* [Work item]: Note how many lines in these entries contain "Copyright", and reply with that number alone.

____

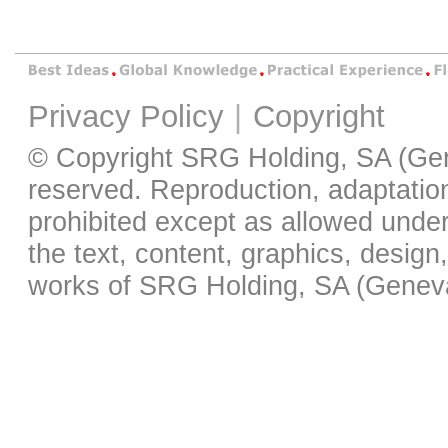
Privacy Policy
|
Copyright
© Copyright SRG Holding, SA (Gene
reserved. Reproduction, adaptation,
prohibited except as allowed under 
the text, content, graphics, desig
works of SRG Holding, SA (Geneva)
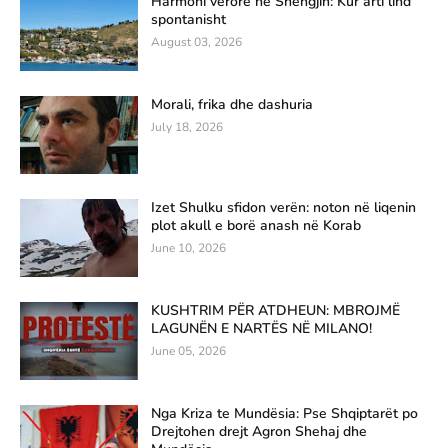
Harmoni verore në Shëngjin: Kur arti lind
spontanisht
August 03, 2026
Morali, frika dhe dashuria
July 18, 2026
Izet Shulku sfidon verën: noton në liqenin
plot akull e borë anash në Korab
June 10, 2026
KUSHTRIM PËR ATDHEUN: MBROJMË
LAGUNËN E NARTËS NË MILANO!
June 05, 2026
Nga Kriza te Mundësia: Pse Shqiptarët po
Drejtohen drejt Agron Shehaj dhe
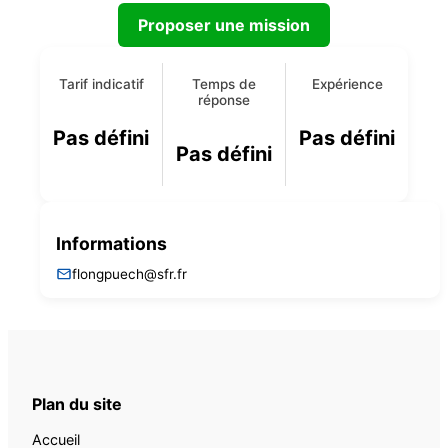
Proposer une mission
Tarif indicatif
Temps de
Expérience
réponse
Pas défini
Pas défini
Pas défini
Informations
flongpuech@sfr.fr
Plan du site
Accueil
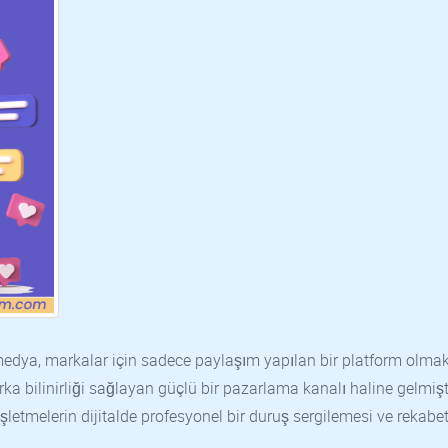
l medya, markalar için sadece paylaşım yapılan bir platform olma
arka bilinirliği sağlayan güçlü bir pazarlama kanalı haline gelmişt
 işletmelerin dijitalde profesyonel bir duruş sergilemesi ve rekabe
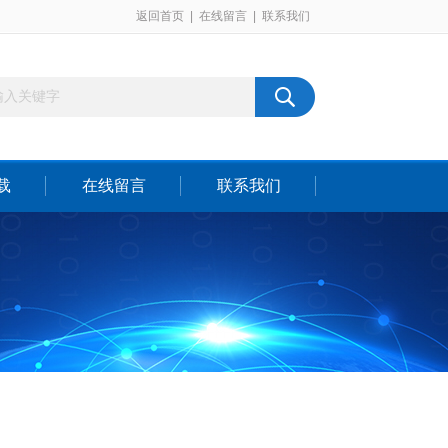
返回首页
|
在线留言
|
联系我们
载
在线留言
联系我们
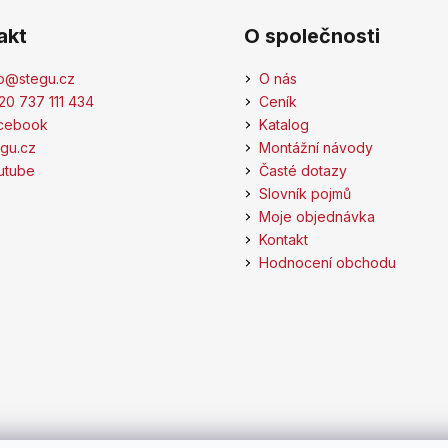
akt
O společnosti
o
@
stegu.cz
O nás
20 737 111 434
Ceník
cebook
Katalog
egu.cz
Montážní návody
utube
Časté dotazy
Slovník pojmů
Moje objednávka
Kontakt
Hodnocení obchodu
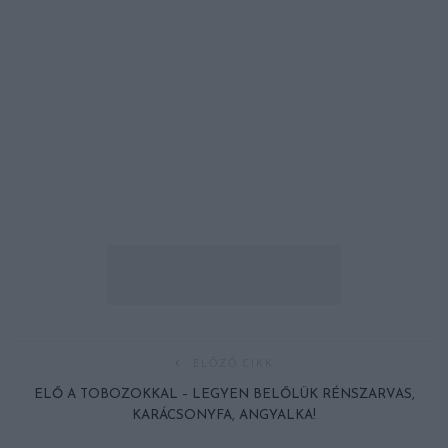
ELŐZŐ CIKK
ELŐ A TOBOZOKKAL – LEGYEN BELŐLÜK RÉNSZARVAS,
KARÁCSONYFA, ANGYALKA!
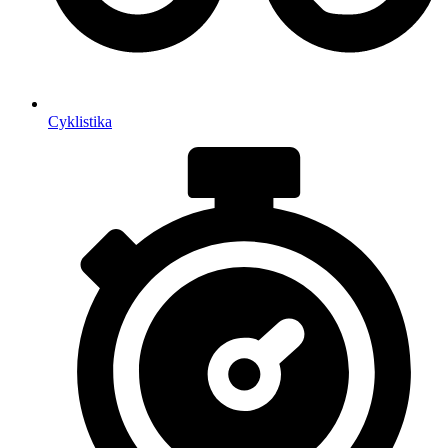
Cyklistika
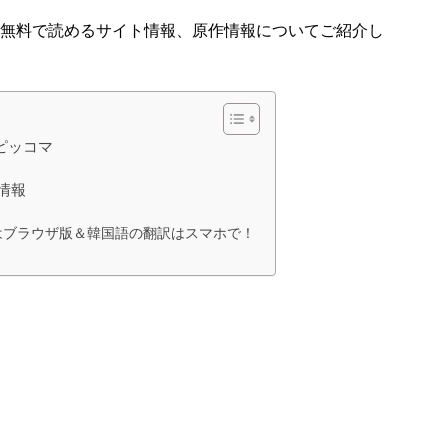
無料で読めるサイト情報、原作情報についてご紹介し
ピッコマ
情報
はブラウザ版＆韓国語の翻訳はスマホで！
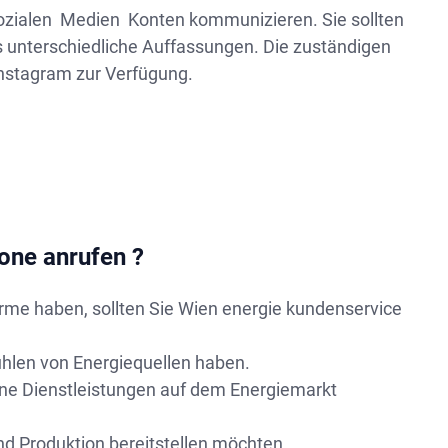
r Sozialen Medien Konten kommunizieren. Sie sollten
es unterschiedliche Auffassungen. Die zuständigen
Instagram zur Verfügung.
hone anrufen ?
me haben, sollten Sie Wien energie kundenservice
ühlen von Energiequellen haben.
ne Dienstleistungen auf dem Energiemarkt
und Produktion bereitstellen möchten.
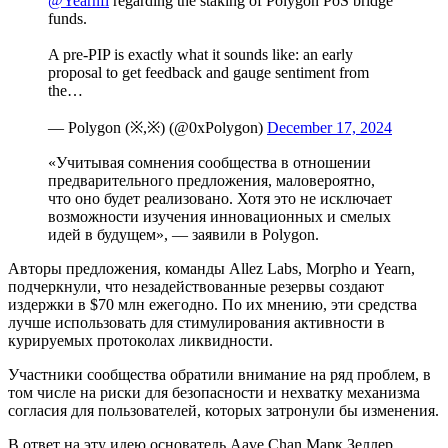
@Yearnfi
regarding the staking of Polygon PoS bridge
funds.
A pre-PIP is exactly what it sounds like: an early
proposal to get feedback and gauge sentiment from
the…
— Polygon (※,※) (@0xPolygon)
December 17, 2024
«Учитывая сомнения сообщества в отношении
предварительного предложения, маловероятно,
что оно будет реализовано. Хотя это не исключает
возможности изучения инновационных и смелых
идей в будущем», — заявили в Polygon.
Авторы предложения, команды Allez Labs, Morpho и Yearn,
подчеркнули, что незадействованные резервы создают
издержки в $70 млн ежегодно. По их мнению, эти средства
лучше использовать для стимулирования активности в
курируемых протоколах ликвидности.
Участники сообщества обратили внимание на ряд проблем, в
том числе на риски для безопасности и нехватку механизма
согласия для пользователей, которых затронули бы изменения.
В ответ на эту идею основатель Aave Chan Марк Зеллер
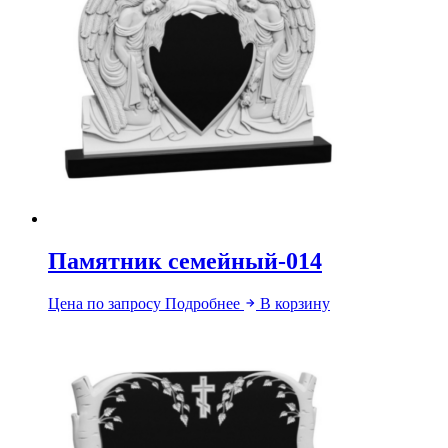
Памятник семейный-014
Цена по запросу
Подробнее
В корзину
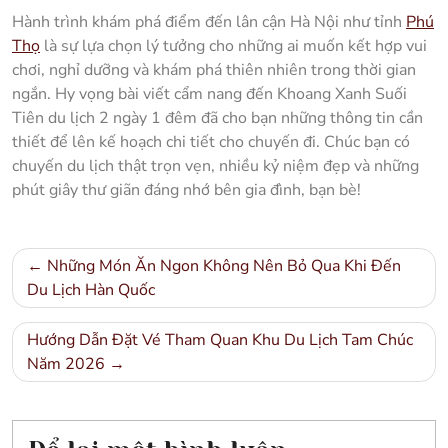
Hành trình khám phá điểm đến lân cận Hà Nội như tỉnh
Phú
Thọ
là sự lựa chọn lý tưởng cho những ai muốn kết hợp vui
chơi, nghỉ dưỡng và khám phá thiên nhiên trong thời gian
ngắn. Hy vọng bài viết cẩm nang đến Khoang Xanh Suối
Tiên du lịch 2 ngày 1 đêm đã cho bạn những thông tin cần
thiết để lên kế hoạch chi tiết cho chuyến đi. Chúc bạn có
chuyến du lịch thật trọn vẹn, nhiều kỷ niệm đẹp và những
phút giây thư giãn đáng nhớ bên gia đình, bạn bè!
Điều
Những Món Ăn Ngon Không Nên Bỏ Qua Khi Đến
hướng
Du Lịch Hàn Quốc
bài
Hướng Dẫn Đặt Vé Tham Quan Khu Du Lịch Tam Chúc
viết
Năm 2026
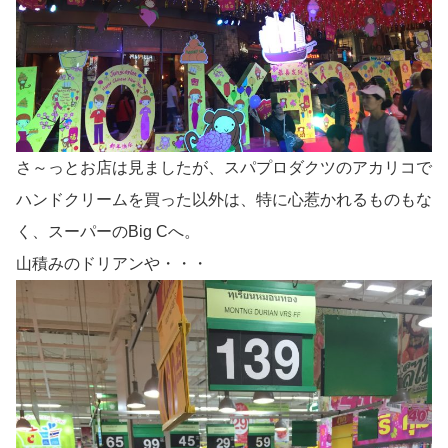
さ～っとお店は見ましたが、スパプロダクツのアカリコで
ハンドクリームを買った以外は、特に心惹かれるものもな
く、スーパーのBig Cへ。
山積みのドリアンや・・・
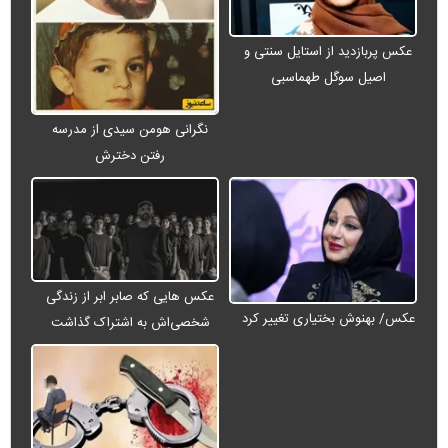
عکس پربازدید از استایل سنتی و
اصیل سوگل طهماسبی
نگرانی هومن سیدی از مدرسه
رفتن دخترش
عکس هایی که صابر ابر از زندگی
عکس/ بهنوش بختیاری تغییر کرد
شخصی‌اش به اشتراک گذاشت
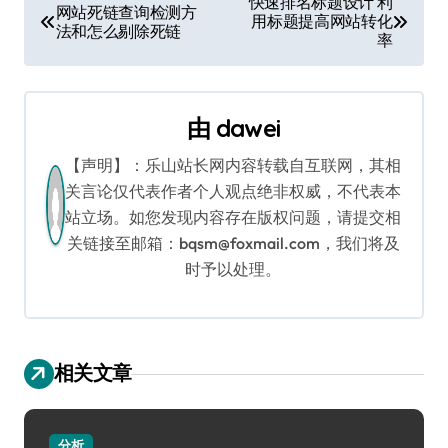
快速排名标题设计 利
网站死链查询检测方
用标题提高网站转化
章
法和怎么剔除死链
率
导
航
由
dawei
【声明】：乐山站长网内容转载自互联网，其相
关言论仅代表作者个人观点绝非权威，不代表本
站立场。如您发现内容存在版权问题，请提交相
关链接至邮箱：bqsm@foxmail.com，我们将及
时予以处理。
相关文章
分析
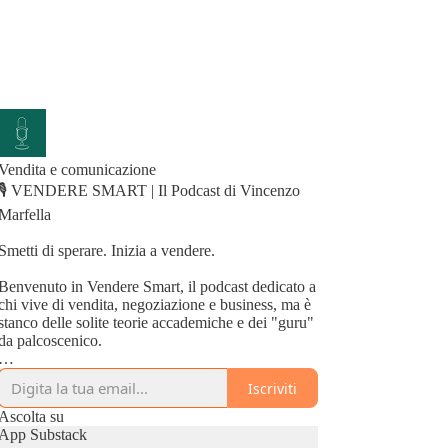
Vendita e comunicazione
🎙️ VENDERE SMART | Il Podcast di Vincenzo
Marfella
Smetti di sperare. Inizia a vendere.
Benvenuto in Vendere Smart, il podcast dedicato a
chi vive di vendita, negoziazione e business, ma è
stanco delle solite teorie accademiche e dei "guru"
da palcoscenico.
Qui non troverai motivazione spicciola, ma
Iscriviti
metodo scientifico applicato alla trincea
quotidiana.
Ascolta su
App Substack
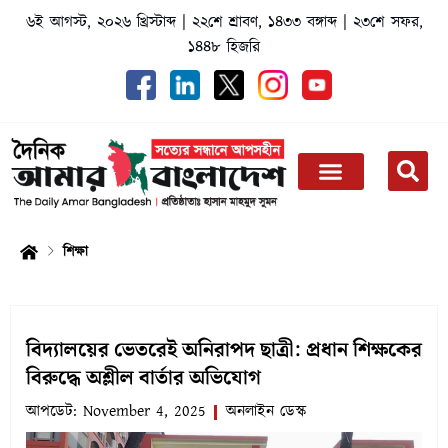
Skip
৬ই আগস্ট, ২০২৬ খ্রিস্টাব্দ
|
২২শে শ্রাবণ, ১৪৩৩ বঙ্গাব্দ
|
২৩শে সফর,
to
১৪৪৮ হিজরি
content
শিক্ষা
বিদ্যালয়ের ভেতরেই অনিরাপদ ছাত্রী: প্রধান শিক্ষকের
বিরুদ্ধে অশ্লীল বার্তার অভিযোগ
আপডেট:
November 4, 2025
অনলাইন ডেস্ক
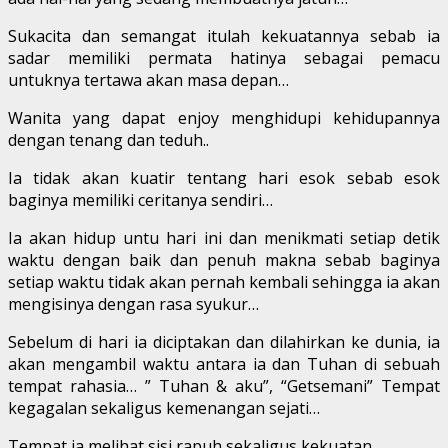
Sukacita dan semangat itulah kekuatannya sebab ia
sadar memiliki permata hatinya sebagai pemacu
untuknya tertawa akan masa depan…
Wanita yang dapat enjoy menghidupi kehidupannya
dengan tenang dan teduh..
Ia tidak akan kuatir tentang hari esok sebab esok
baginya memiliki ceritanya sendiri…
Ia akan hidup untu hari ini dan menikmati setiap detik
waktu dengan baik dan penuh makna sebab baginya
setiap waktu tidak akan pernah kembali sehingga ia akan
mengisinya dengan rasa syukur…
Sebelum di hari ia diciptakan dan dilahirkan ke dunia, ia
akan mengambil waktu antara ia dan Tuhan di sebuah
tempat rahasia… ” Tuhan & aku”, “Getsemani” Tempat
kegagalan sekaligus kemenangan sejati…
Tempat ia melihat sisi rapuh sekaligus kekuatan…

____

* [Solved exercise]: 2